"Two post-boys!--Oh, it would be delightful!" Rebecca owned.
"And what I like next best, is for a poor fellow to run away with a
rich girl. I have set my heart on Rawdon running away with some one."
"A rich some one, or a poor some one?"
"Why, you goose! Rawdon has not a shilling but what I give him. He is
crible de dettes--he must repair his fortunes, and succeed in the
world."
"Is he very clever?" Rebecca asked.
"Clever, my love?--not an idea in the world beyond his horses, and his
regiment, and his hunting, and his play; but he must succeed--he's so
delightfully wicked. Don't you know he has hit a man, and shot an
injured father through the hat only? He's adored in his regiment; and
all the young men at Wattier's and the Cocoa-Tree swear by him."
When Miss Rebecca Sharp wrote to her beloved friend the account of the
little ball at Queen's Crawley, and the manner in which, for the first
time, Captain Crawley had distinguished her, she did not, strange to
relate, give an altogether accurate account of the transaction. The
Captain had distinguished her a great number of times before. The
Captain had met her in a half-score of walks. The Captain had lighted
upon her in a half-hundred of corridors and passages. The Captain had
hung over her piano twenty times of an evening (my Lady was now
upstairs, being ill, and nobody heeded her) as Miss Sharp sang. The
Captain had written her notes (the best that the great blundering
dragoon could devise and spell; but dulness gets on as well as any
other quality with women). But when he put the first of the notes into
the leaves of the song she was singing, the little governess, rising
and looking him steadily in the face, took up the triangular missive
daintily, and waved it about as if it were a cocked hat, and she,
advancing to the enemy, popped the note into the fire, and made him a
very low curtsey, and went back to her place, and began to sing away
again more merrily than ever.
"What's that?" said Miss Crawley, interrupted in her after-dinner doze
by the stoppage of the music.
"It's a false note," Miss Sharp said with a laugh; and Rawdon Crawley
fumed with rage and mortification.
Seeing the evident partiality of Miss Crawley for the new governess,
how good it was of Mrs.
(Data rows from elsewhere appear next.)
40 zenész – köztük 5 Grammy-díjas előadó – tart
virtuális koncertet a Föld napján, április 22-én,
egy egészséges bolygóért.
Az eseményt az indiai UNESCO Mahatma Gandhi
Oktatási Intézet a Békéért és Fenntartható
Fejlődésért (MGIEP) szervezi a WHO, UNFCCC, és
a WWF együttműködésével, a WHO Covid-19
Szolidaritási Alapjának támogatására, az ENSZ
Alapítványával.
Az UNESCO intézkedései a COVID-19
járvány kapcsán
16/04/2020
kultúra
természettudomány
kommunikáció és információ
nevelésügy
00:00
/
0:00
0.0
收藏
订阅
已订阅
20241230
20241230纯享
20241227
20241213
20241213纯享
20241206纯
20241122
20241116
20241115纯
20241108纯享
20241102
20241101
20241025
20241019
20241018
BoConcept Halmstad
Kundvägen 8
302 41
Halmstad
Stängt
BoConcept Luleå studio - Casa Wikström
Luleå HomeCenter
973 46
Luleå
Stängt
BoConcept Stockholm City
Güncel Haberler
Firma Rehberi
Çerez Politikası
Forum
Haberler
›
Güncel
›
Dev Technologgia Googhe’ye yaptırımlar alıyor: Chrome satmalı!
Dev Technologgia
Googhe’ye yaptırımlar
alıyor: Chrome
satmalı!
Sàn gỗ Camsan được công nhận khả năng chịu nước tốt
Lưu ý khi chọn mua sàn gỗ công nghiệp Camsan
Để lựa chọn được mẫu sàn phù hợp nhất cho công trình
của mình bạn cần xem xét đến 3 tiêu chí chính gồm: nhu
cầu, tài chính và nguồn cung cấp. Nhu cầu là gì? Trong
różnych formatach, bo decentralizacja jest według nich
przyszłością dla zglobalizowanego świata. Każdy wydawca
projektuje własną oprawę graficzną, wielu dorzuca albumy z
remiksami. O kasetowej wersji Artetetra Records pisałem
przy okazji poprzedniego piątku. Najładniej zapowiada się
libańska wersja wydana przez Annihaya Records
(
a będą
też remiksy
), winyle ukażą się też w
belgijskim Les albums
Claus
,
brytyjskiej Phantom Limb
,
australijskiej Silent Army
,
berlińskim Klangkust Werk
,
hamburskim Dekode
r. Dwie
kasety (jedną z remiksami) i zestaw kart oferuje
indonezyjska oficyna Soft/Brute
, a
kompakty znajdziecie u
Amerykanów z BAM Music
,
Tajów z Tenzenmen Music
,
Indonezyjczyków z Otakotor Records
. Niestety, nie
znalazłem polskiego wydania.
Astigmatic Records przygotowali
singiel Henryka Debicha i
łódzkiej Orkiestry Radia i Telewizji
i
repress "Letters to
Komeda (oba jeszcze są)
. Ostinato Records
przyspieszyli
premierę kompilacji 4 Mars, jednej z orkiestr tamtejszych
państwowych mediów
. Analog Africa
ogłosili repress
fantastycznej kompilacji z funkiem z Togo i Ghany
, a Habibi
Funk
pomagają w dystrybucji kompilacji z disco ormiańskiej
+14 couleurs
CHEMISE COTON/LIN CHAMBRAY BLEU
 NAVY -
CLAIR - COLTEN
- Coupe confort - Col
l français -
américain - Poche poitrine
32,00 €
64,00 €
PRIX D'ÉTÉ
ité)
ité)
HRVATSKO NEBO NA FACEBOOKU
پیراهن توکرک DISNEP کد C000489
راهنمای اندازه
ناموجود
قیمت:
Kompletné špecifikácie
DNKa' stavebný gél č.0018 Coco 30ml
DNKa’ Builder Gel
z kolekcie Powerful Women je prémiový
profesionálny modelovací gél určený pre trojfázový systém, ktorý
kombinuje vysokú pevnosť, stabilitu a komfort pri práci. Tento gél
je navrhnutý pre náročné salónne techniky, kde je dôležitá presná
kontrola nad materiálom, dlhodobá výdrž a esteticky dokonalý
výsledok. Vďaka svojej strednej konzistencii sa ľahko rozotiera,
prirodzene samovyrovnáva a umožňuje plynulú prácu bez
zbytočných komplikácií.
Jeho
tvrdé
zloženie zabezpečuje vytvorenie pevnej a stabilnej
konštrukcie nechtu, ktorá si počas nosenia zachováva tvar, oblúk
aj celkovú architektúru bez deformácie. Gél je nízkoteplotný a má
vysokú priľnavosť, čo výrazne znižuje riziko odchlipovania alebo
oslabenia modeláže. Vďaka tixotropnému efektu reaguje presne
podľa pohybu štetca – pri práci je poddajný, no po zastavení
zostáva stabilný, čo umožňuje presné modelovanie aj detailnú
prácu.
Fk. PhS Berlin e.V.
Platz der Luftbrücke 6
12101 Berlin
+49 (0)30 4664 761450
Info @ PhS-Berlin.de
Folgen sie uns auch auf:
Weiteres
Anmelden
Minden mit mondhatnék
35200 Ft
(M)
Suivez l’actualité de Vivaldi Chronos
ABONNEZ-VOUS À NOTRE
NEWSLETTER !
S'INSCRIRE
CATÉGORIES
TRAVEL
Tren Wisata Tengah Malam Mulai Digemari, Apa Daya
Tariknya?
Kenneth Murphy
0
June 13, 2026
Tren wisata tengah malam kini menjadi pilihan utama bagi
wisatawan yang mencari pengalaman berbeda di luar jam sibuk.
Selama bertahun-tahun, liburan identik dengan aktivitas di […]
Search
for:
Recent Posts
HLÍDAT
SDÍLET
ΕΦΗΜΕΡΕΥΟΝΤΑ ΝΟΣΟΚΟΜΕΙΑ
Bute Crawley not to be jealous, and to welcome
the young lady to the Rectory, and not only her, but Rawdon Crawley,
her husband's rival in the Old Maid's five per cents! They became very
fond of each other's society, Mrs. Crawley and her nephew. He gave up
hunting; he declined entertainments at Fuddleston: he would not dine
with the mess of the depot at Mudbury: his great pleasure was to stroll
over to Crawley parsonage--whither Miss Crawley came too; and as their
mamma was ill, why not the children with Miss Sharp? So the children
(little dears!) came with Miss Sharp; and of an evening some of the
party would walk back together. Not Miss Crawley--she preferred her
carriage--but the walk over the Rectory fields, and in at the little
park wicket, and through the dark plantation, and up the checkered
avenue to Queen's Crawley, was charming in the moonlight to two such
lovers of the picturesque as the Captain and Miss Rebecca.